Bortezomib potentiates the antitumor effect of tributyltin(IV) ferulate in colon cancer cells exacerbating ER stress and promoting apoptosis

Organotin(IV) complexes represent promising drugs in medicinal chemistry for their potential use in cancer therapy. We recently reported synthesis and characterization of a new organotin(IV) complex of ferulic acid (FA), tributyltin(IV) ferulate (TBT-F), showing its antitumor action in colon cancer cells. Here we provide evidence that the efficacy of this compound is strongly potentiated by the proteasome inhibitor bortezomib (BTZ).While low concentrations of tributyltin(IV) ferulate alone promoted autophagy without reducing cell viability, combination of the two compounds markedly affected colon cancer cell viability, cell morphology and exasperated endoplasmic reticulum (ER) stress, as revealed by a dramatic increase in Grp78 ER stress marker and consequent unfolded protein response (UPR) pathway components including PERK, eIF2 alpha and downstream transcription factor CHOP. Our data also indicated that ER stress promoted by the TBT-F/BTZ combination leads to apoptosis, as shown by caspase 3 and caspase 7 activation, PARP cleavage, increase in p53 levels, chromatin condensation and prevention of the TBT-F effect by the caspase inhibitor zVAD-fmk.

Automated summary

Organotin(IV) complexes are potential drugs for cancer therapy.

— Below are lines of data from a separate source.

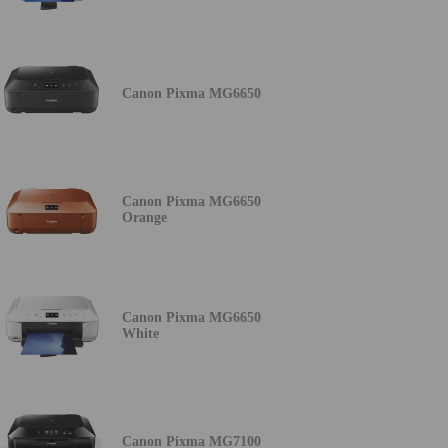
Canon Pixma MG6650
Canon Pixma MG6650
Orange
Canon Pixma MG6650
White
Canon Pixma MG7100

We have reported a new organotin(IV) complex, tributyltin(IV) ferulate (TBT-F), which exhibits antitumor activity in colon cancer cells. In this study, we show that the effectiveness of TBT-F is greatly enhanced when combined with the proteasome inhibitor bortezomib (BTZ). The combination of the two compounds leads to a significant reduction in colon cancer cell viability, disruption of cell morphology, and exacerbation of endoplasmic reticulum stress. This stress promotes apoptosis through the unfolded protein response pathway.